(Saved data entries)
┌──
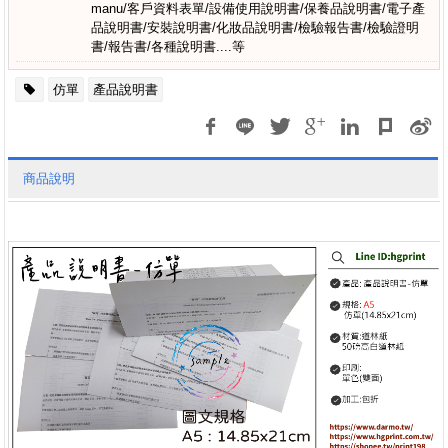
manu/客戶資料表單/設備使用說明書/保養品說明書/電子產
品說明書/安裝說明書/化妝品說明書/檢驗報告書/檢驗證明
書/報告書/各種說明書....等
仿單
產品說明書
商品說明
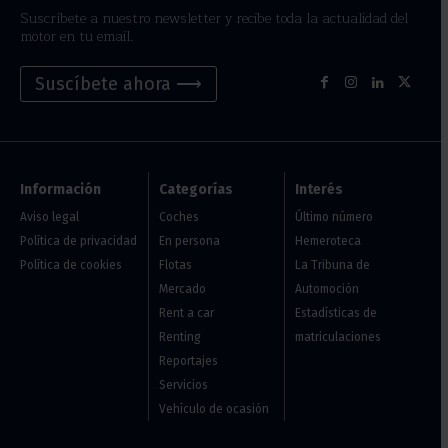
Suscríbete a nuestro newsletter y recibe toda la actualidad del
motor en tu email.
Suscíbete ahora ⟶
Información
Categorías
Interés
Aviso legal
Coches
Último número
Política de privacidad
En persona
Hemeroteca
Política de cookies
Flotas
La Tribuna de
Mercado
Automoción
Rent a car
Estadísticas de
Renting
matriculaciones
Reportajes
Servicios
Vehículo de ocasión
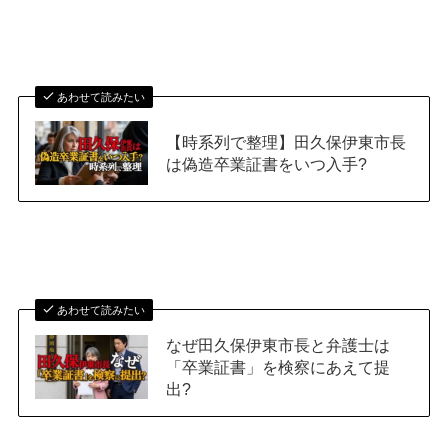
あわせて読みたい
【時系列で整理】田久保伊東市長
は偽造卒業証書をいつ入手?
あわせて読みたい
なぜ田久保伊東市長と弁護士は
「卒業証書」を検察にあえて提
出?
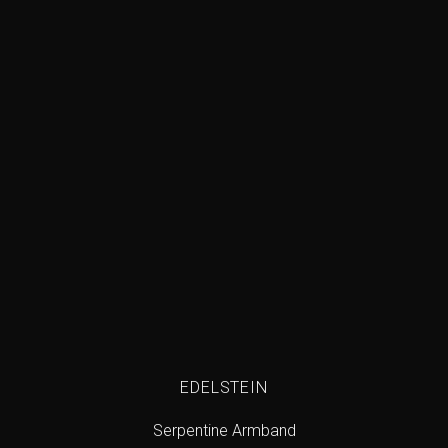
Add to
wishlist
EDELSTEIN
Serpentine Armband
└──
## Task instructions
A verbatim transcription of the records, pictures excluded, is the required output.

## Solved exercise
manu/客戶資料表單/設備使用說明書/保養品說明書/電子產
品說明書/安裝說明書/化妝品說明書/檢驗報告書/檢驗證明
書/報告書/各種說明書....等
仿單
產品說明書
商品說明
Suscríbete a nuestro newsletter y recibe toda la actualidad del
motor en tu email.
Suscíbete ahora ⟶
Información
Categorías
Interés
Aviso legal
Coches
Último número
Política de privacidad
En persona
Hemeroteca
Política de cookies
Flotas
La Tribuna de
Mercado
Automoción
Rent a car
Estadísticas de
Renting
matriculaciones
Reportajes
Servicios
Vehículo de ocasión
あわせて読みたい
【時系列で整理】田久保伊東市長
は偽造卒業証書をいつ入手?
あわせて読みたい
なぜ田久保伊東市長と弁護士は
「卒業証書」を検察にあえて提
出?
Add to
wishlist
EDELSTEIN
Serpentine Armband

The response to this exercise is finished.